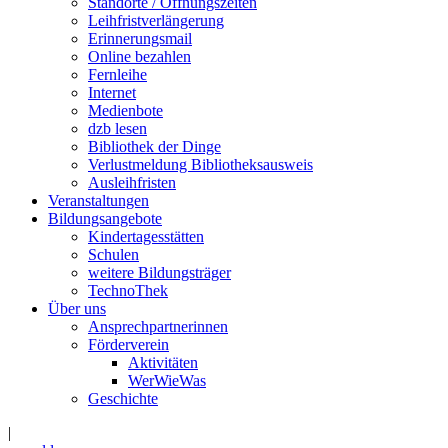
Standorte / Öffnungszeiten
Leihfristverlängerung
Erinnerungsmail
Online bezahlen
Fernleihe
Internet
Medienbote
dzb lesen
Bibliothek der Dinge
Verlustmeldung Bibliotheksausweis
Ausleihfristen
Veranstaltungen
Bildungsangebote
Kindertagesstätten
Schulen
weitere Bildungsträger
TechnoThek
Über uns
Ansprechpartnerinnen
Förderverein
Aktivitäten
WerWieWas
Geschichte
|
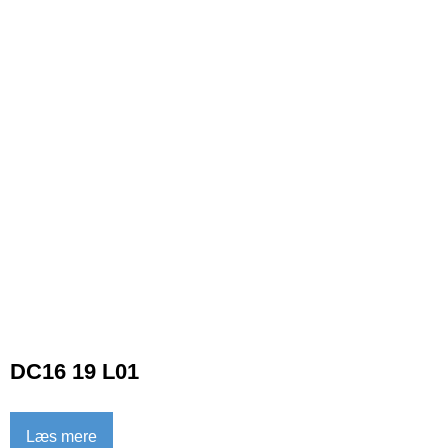
DC16 19 L01
Læs mere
········
**Assignment:** Return every entry of the data above verbatim, with no images included.

**Answer space:**
Standorte / Öffnungszeiten
Leihfristverlängerung
Erinnerungsmail
Online bezahlen
Fernleihe
Internet
Medienbote
dzb lesen
Bibliothek der Dinge
Verlustmeldung Bibliotheksausweis
Ausleihfristen
Veranstaltungen
Bildungsangebote
Kindertagesstätten
Schulen
weitere Bildungsträger
TechnoThek
Über uns
Ansprechpartnerinnen
Förderverein
Aktivitäten
WerWieWas
Geschichte
|
DC16 19 L01
Læs mere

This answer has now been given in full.